In the few seconds he’s been here, the whales have moved even closer. We are surrounded by rugged walls of flesh. The only space is above us. My heart pounds in my ribs, almost suffocating me.

  “I’m going to speak to them,” says Conor.

  “Quick, before the gap closes.” I stare up the steep, pitted side of the whale who told me to come nearer. She deceived me, getting me to do that. But if we swim straight up, then maybe there’s still a chance of escape …

  The whales are all around us. If they even jostle us a little, we’ll be crushed to death like swimmers caught between a giant liner and the quayside.

  “It’s the calf that’s making them nervous,” Conor murmurs.

  “Another human,” rumbles the whale warningly as she sees Conor clearly for the first time.

  “She’s got to listen to us. She’s got to,” I mutter. “Conor, let’s go for the gap now.”

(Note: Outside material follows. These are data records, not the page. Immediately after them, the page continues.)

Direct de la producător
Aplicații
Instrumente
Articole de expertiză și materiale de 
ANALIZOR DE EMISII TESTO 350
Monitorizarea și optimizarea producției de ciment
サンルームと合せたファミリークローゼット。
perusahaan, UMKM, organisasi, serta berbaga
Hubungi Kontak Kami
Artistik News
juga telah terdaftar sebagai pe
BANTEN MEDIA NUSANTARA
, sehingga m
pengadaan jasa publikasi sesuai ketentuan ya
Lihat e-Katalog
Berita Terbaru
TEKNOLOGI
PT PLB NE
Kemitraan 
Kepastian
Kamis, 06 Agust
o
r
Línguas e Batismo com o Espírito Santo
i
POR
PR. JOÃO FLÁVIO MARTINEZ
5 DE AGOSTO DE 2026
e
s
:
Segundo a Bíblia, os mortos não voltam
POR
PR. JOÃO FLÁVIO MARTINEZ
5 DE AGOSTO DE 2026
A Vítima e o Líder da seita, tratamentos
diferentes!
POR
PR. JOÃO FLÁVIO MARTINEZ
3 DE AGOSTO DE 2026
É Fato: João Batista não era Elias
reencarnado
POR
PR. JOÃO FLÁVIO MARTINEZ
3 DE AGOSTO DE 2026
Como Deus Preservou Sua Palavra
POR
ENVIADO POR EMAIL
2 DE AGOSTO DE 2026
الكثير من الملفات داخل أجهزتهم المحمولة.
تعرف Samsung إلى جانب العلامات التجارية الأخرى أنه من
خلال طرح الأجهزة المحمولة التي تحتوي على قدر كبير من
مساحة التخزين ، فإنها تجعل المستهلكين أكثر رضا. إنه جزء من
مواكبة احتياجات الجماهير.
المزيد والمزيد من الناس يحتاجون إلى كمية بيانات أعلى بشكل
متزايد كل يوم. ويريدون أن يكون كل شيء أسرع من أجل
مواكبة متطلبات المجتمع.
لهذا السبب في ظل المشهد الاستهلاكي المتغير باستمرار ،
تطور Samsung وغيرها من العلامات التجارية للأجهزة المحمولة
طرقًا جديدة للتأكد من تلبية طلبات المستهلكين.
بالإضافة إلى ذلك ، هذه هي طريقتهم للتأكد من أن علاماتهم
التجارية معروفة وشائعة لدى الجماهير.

  The space between the whales is narrowing. I kick as hard as I can, and we shoot through the gap above us just before it closes. The water beneath us shudders as the whales’ vast bodies nudge together.

  “Up to her head,” calls Conor. “Higher, Sapphire!”

  I swim past the whale’s jaw. There is her eye, watching us as we come. Conor stops swimming, and sculls himself into position near the whale’s eye.

  “You don’t need to be afraid of us,” he says to her. In spite of the danger, I almost laugh. We’re surrounded by whales who are all at least ten metres long – apart from the baby – and who seem to hate us, and Conor’s telling this whale that she doesn’t need to be afraid. “Don’t be afraid. We haven’t come to hurt the little one. We are not hunters. There is no ship.”

  The whale’s eye is unreadable. “Why should I believe you?” she says. “Our blood has turned the water red too many times.”